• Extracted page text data

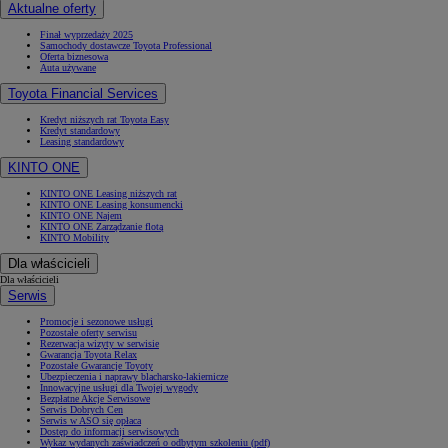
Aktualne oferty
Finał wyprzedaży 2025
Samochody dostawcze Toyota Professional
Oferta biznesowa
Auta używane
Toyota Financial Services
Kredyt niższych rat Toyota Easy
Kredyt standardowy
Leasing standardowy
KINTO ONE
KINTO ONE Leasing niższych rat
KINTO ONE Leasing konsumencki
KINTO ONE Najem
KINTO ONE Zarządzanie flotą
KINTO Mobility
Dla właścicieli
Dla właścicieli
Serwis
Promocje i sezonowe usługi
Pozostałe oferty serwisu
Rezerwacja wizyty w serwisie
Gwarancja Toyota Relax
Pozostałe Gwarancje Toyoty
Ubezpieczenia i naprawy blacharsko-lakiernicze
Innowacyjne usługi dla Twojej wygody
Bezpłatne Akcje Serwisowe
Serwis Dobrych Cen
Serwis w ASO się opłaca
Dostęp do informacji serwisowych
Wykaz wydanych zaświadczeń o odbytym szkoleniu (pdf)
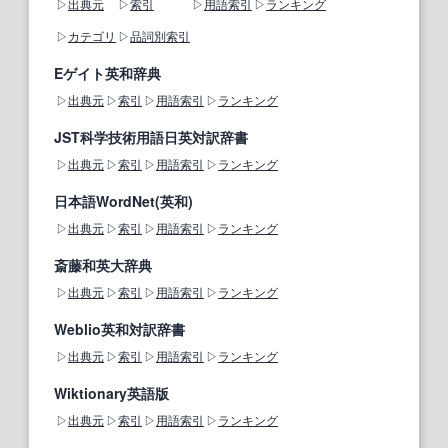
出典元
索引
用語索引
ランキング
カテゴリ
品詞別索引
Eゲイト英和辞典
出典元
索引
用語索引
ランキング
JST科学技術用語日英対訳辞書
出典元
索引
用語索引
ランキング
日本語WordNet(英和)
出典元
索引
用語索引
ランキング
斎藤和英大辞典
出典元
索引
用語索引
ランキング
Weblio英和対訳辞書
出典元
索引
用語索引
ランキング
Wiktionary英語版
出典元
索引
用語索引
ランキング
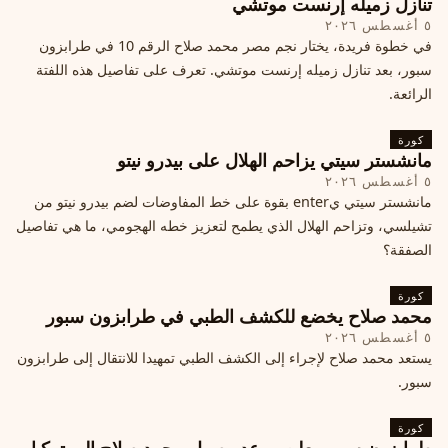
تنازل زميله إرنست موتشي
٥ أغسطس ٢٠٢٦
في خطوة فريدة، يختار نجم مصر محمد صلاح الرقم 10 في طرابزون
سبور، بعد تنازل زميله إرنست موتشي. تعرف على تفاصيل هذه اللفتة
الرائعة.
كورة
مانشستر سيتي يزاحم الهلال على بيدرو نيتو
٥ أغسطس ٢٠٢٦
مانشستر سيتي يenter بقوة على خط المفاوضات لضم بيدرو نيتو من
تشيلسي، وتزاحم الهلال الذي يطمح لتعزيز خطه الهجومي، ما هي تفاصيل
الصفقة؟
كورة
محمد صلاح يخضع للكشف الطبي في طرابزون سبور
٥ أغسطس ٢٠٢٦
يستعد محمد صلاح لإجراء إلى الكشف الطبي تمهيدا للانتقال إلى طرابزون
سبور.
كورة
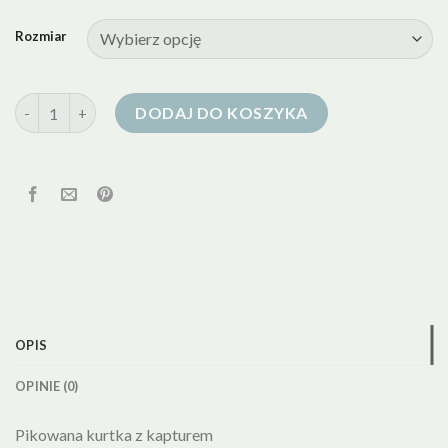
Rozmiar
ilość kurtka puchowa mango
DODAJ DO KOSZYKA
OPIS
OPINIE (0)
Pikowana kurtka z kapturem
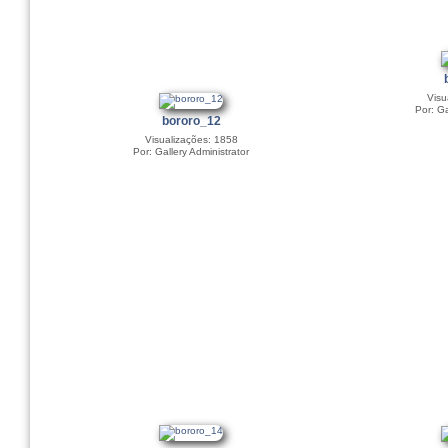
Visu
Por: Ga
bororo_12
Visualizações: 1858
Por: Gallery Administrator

• WHAT TO WORK ON
Your response should contain each line of the entries above that holds the string "Leasing".

• OUTPUT FOR THIS EXERCISE
Leasing standardowy
KINTO ONE Leasing niższych rat
KINTO ONE Leasing konsumencki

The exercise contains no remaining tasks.